School counselors are trained to support students’ mental health, including during personal challenges and global emergencies. A Massachusetts study found that effective school counselors also boost college readiness and educational attainment (see “Better School Counselors, Better Outcomes,” research, summer 2020).
Instructional Coaches
An estimated two-thirds of U.S. schools offer teachers access to instructional coaching, either from a dedicated coach or school leader, which is a growing area of focus in research and reform efforts in recent years (see “Taking Teacher Coaching to Scale,” research, fall 2018). Prior research has found that teachers value opportunities for professional growth. On the whole, however, teachers in our sample strictly prefer investments in counselors, nurses, and special-education specialists to investments in instructional coaching. Teachers are willing to trade a 4.2 percent raise, or $2,245 in additional salary, for one hour of individual coaching per month.

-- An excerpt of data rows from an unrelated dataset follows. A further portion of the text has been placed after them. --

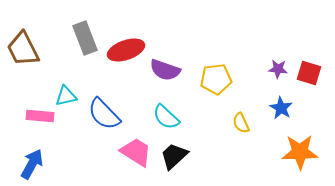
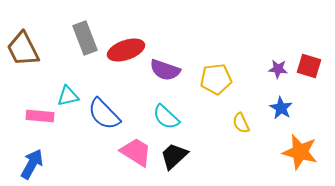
red square: moved 7 px up
cyan triangle: moved 2 px right
orange star: rotated 15 degrees clockwise
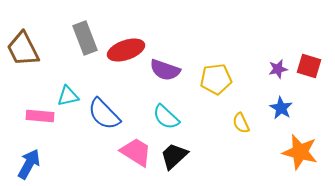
purple star: rotated 18 degrees counterclockwise
blue arrow: moved 3 px left
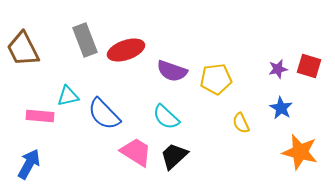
gray rectangle: moved 2 px down
purple semicircle: moved 7 px right, 1 px down
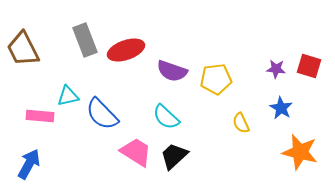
purple star: moved 2 px left; rotated 18 degrees clockwise
blue semicircle: moved 2 px left
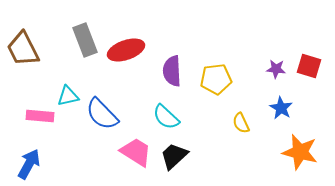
purple semicircle: rotated 68 degrees clockwise
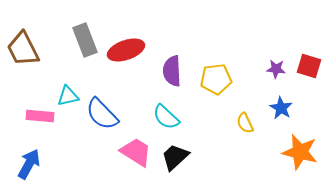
yellow semicircle: moved 4 px right
black trapezoid: moved 1 px right, 1 px down
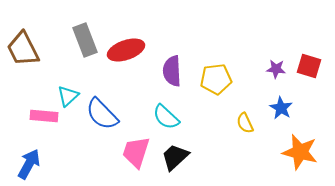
cyan triangle: rotated 30 degrees counterclockwise
pink rectangle: moved 4 px right
pink trapezoid: rotated 104 degrees counterclockwise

Although the offer of coaching does not appear to influence teachers’ employment preferences as much as the availability of special-education specialists, nurses, and school counselors, the value teachers place on coaching exceeds its cost. Based on the average full-time salary and benefits package of $89,100 and assuming three hours of worktime per coaching session, including observation, preparation, delivery, and administrative support, a full year of monthly coaching would cost $1,511 per teacher—about two-thirds of what teachers are willing to forgo in salary increases for that support.
Childcare Subsidies
To date, research on teachers’ preferences has largely overlooked the question of whether offering teachers childcare benefits would be a fruitful strategy to recruit or retain teachers. Districts rarely offer this benefit, which may be a missed opportunity—a robust body of evidence suggests childcare benefits increase women’s participation in the labor market and the challenge of juggling family and professional responsibilities without institutionalized, family-friendly workplace supports has long been a top reason women exit the teaching profession.
We therefore include two childcare subsidy amounts in our survey, both of which are capped at two children: $1,500 and $3,000 per child, for maximum subsidies of $3,000 and eligible expenses like daycare and after-school programs and expire when a child turns 12.
Teachers treat the smaller subsidy as a nearly one-to-one swap in pay, whether or not they have qualifying children at home: the average teacher is willing to trade off a 5.8 percent increase in salary, or $3,121, for a $1,500 per-child benefit that is capped at $3,000. For the larger benefit capped at $6,000, teachers would trade an 8.2 percent pay increase, or $4,411 in additional salary.
Some 43 percent of teachers in our sample had at least one child under 12 at the time of the survey; 57 percent did not and would be ineligible for these benefits. We compare their responses and find that, intuitively, the size of the childcare benefit matters most to eligible teachers, who would trade a $3,148 raise for a $3,000 subsidy and a $5,924 raise for a $6,000 subsidy. Ineligible teachers are willing to trade off about the same amount, approximately 6 percent or $3,200 in additional salary, for both subsidy sizes. This suggests that even teachers who would not immediately benefit from a childcare subsidy still value it.
For a hypothetical teacher making $60,000 with two children under 12, providing the larger childcare subsidy in lieu of a 10 percent raise would be far less expensive in the long run. Districts can cap subsidies at a fixed amount, and only a subset of the teaching workforce is eligible. A childcare subsidy expires as children age out, unlike a pay raise.